• **Your assignment**
Copy all lines below that use the word "Hershey".

Data extracted from a collection
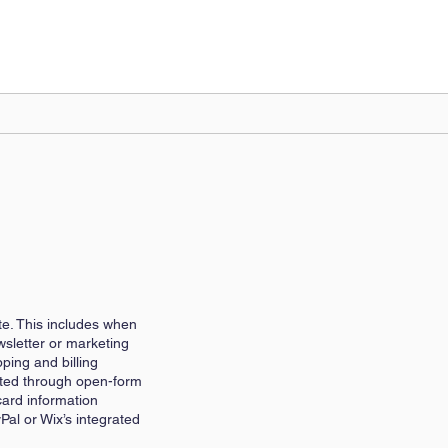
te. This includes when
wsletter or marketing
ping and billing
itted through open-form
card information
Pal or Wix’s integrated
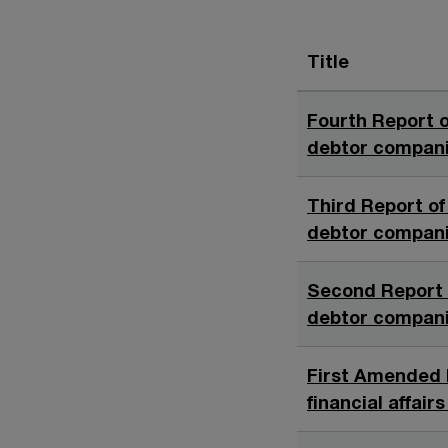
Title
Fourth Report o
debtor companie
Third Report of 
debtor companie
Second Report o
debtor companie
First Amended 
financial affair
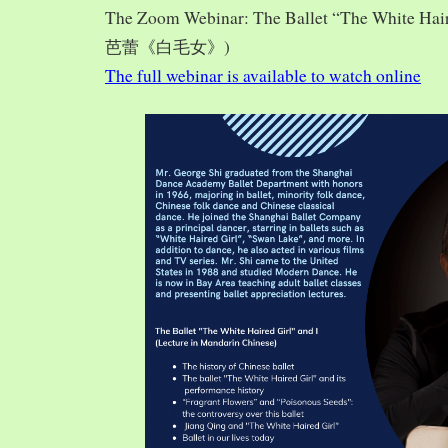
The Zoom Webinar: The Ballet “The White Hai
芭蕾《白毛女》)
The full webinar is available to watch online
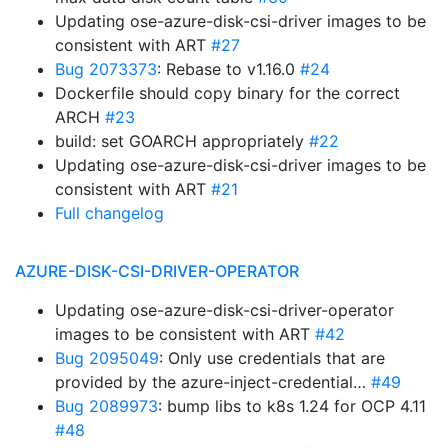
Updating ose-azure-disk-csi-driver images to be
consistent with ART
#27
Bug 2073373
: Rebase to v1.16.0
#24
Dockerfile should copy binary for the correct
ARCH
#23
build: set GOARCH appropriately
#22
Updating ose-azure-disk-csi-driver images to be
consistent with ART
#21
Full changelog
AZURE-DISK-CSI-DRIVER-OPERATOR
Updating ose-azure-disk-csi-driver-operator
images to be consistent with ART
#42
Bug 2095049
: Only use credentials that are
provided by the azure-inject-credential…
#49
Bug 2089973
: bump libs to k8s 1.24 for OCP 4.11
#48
---
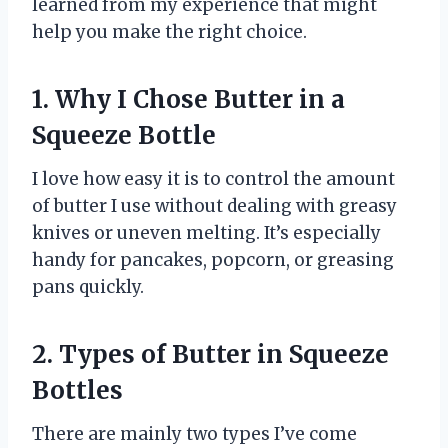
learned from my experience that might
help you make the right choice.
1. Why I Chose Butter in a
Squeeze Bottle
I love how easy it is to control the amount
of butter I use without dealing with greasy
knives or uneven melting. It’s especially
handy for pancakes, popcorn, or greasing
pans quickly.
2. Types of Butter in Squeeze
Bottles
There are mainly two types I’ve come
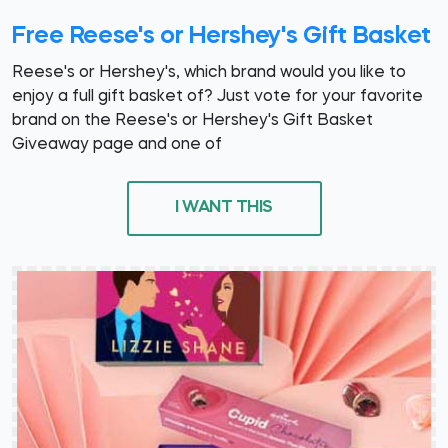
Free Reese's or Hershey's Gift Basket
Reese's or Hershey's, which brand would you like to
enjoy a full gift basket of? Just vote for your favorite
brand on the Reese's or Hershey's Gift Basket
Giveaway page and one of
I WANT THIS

• **Exercise result**
Free Reese's or Hershey's Gift Basket
Reese's or Hershey's, which brand would you like to
brand on the Reese's or Hershey's Gift Basket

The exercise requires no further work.